# Brief
Copy, from the entries below, each line in which the string "ICICI" appears.

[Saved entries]
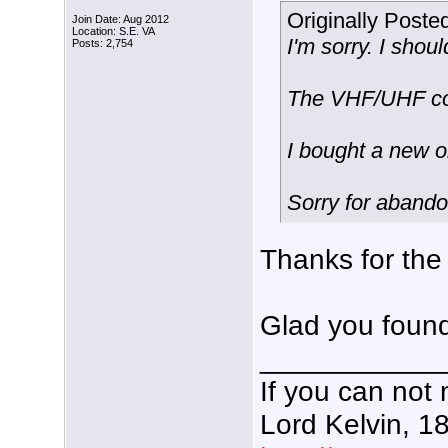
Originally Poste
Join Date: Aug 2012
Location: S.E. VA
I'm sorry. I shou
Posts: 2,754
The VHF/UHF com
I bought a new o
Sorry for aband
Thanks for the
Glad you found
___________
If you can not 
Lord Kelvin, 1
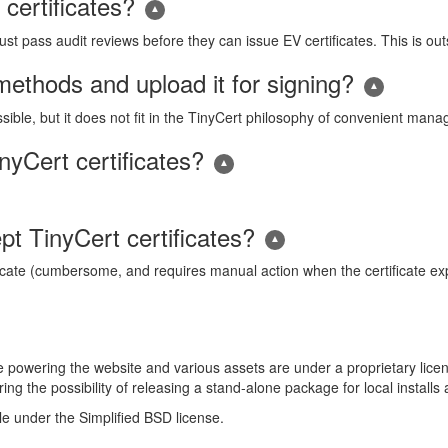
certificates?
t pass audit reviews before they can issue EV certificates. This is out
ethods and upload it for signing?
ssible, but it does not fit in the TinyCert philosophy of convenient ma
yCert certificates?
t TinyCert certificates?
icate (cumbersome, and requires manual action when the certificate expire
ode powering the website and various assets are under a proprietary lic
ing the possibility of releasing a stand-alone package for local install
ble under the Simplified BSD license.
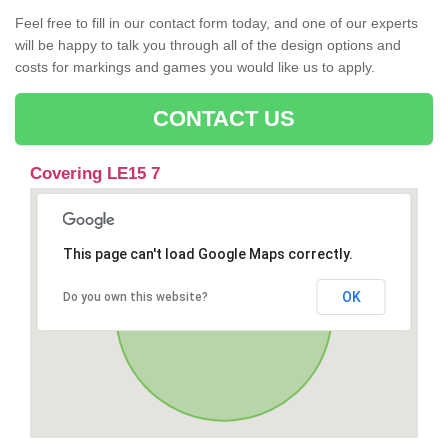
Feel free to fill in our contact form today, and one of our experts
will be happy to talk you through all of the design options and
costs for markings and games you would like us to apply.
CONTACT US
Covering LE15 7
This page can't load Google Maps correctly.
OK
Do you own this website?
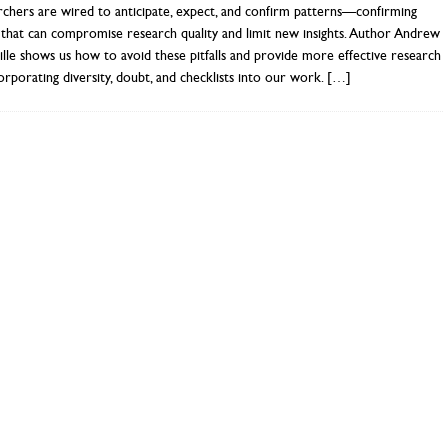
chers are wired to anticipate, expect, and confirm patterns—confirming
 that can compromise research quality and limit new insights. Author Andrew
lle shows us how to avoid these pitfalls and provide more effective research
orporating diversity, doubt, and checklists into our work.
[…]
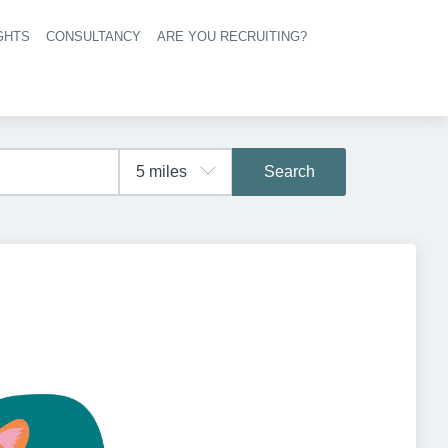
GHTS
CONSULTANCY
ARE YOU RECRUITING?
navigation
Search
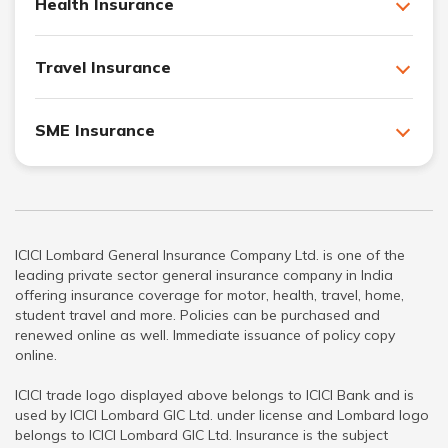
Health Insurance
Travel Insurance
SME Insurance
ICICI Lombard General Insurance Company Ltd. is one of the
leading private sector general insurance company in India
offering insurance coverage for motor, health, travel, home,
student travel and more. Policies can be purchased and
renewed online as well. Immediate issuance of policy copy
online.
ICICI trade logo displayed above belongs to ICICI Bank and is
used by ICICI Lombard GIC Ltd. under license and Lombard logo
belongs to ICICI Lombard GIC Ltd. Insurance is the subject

...

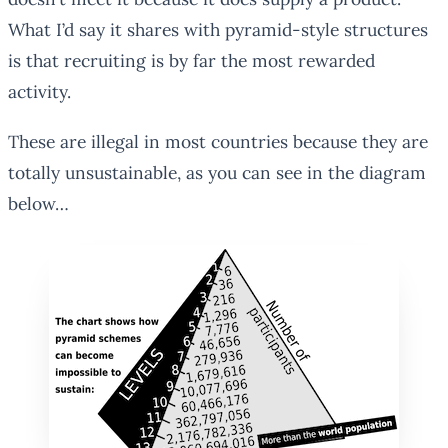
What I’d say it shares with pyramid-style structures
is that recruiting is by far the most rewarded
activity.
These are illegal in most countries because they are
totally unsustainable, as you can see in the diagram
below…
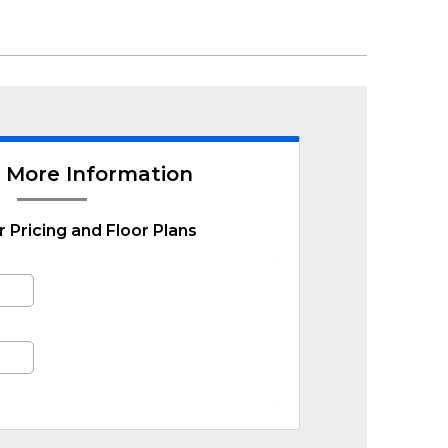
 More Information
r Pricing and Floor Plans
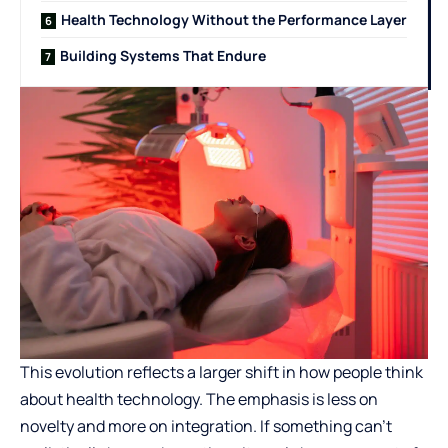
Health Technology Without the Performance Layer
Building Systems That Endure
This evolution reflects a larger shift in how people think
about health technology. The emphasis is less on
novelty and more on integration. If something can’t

# Finished exercise
ICICI Lombard General Insurance Company Ltd. is one of the
ICICI trade logo displayed above belongs to ICICI Bank and is
used by ICICI Lombard GIC Ltd. under license and Lombard logo
belongs to ICICI Lombard GIC Ltd. Insurance is the subject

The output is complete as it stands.